2. We'd like to have a way for mdrun to read its inputs and construct some kind of settings object (e.g. with a container of strings to query for settings) that can then get queried as we do construction of actual objects. It follows that the inner loop will not know about the settings object (else for every test we'll have to make a mock of that settings object...). This means that code for the inner loop only has to pass around values that change over the course of the simulation, not every little flag setting.

3. We discussed that it might be nice if we didn't have to require that people use grompp. David cited a case of making your .tpr and waiting 3 days for mdrun to start on the cluster, before you find out that the settings are invalid. That's not a problem that is solved by moving the grompp functionality inside mdrun - you still have to wait for mdrun to start! Some aspects of such invalidity depend on how mdrun was compiled, and grompp can't know that. For example in 4.6, GPUs require Verlet which doesn't work with implicit solvent. If the queue system doesn't let you jump the queue to do a quick small-scale test of your settings, then the sysadmins need to be reminded of the real-world needs of users :-). Was there another reason why we wanted mdrun to incorporate grompp functionality?

4. Other grompp issues:
  • We don't want to remove grompp entirely - being able to package a portable, reusable run input file is rather useful, particularly for bug reports.
  • We do want to reduce the code footprint of constructing and serializing the pre-processed run input file.
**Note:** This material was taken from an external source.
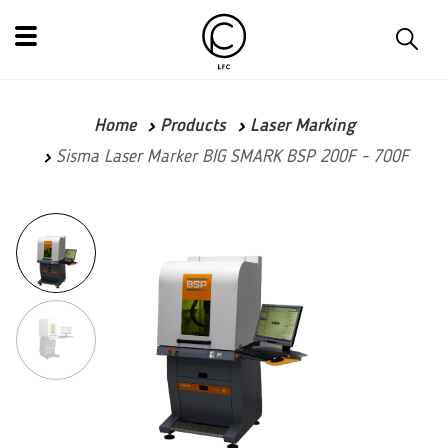
Home
Products
Laser Marking
Sisma Laser Marker BIG SMARK BSP 200F - 700F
Teemu has already done some work in this area, which we'd likely do well to take seriously ;-)
  • Some of the command line options for grompp should probably be moved into the input file (e.g. filename for position restraints reference?). Mark thinks this is essential if we want mdrun to be able to accept grompp-style inputs.

5. Berk suggested having the .tpr file be a fully-featured checkpoint. So we'd merge the 4.6 functionality of .cpt and .tpr files into whatever we call it. grompp and tpbconv would write that new kind of file, and mdrun would write it at checkpoint intervals. That will mean mdrun has to keep writing out the topology and run input settings every checkpoint interval, but that can just be a ready-to-go binary blob, so no big deal.

======
Mark's thoughts on reorganizing data structures

Teemu flagged needing to reduce header file cross-dependencies in teleconference with him a few weeks back. I think we all agree there. We plan to be pretty defensive about mdrun functionality while we grapple with C++ design decisions, but there's some of tools dependencies on forcerec, too. Those have to be broken.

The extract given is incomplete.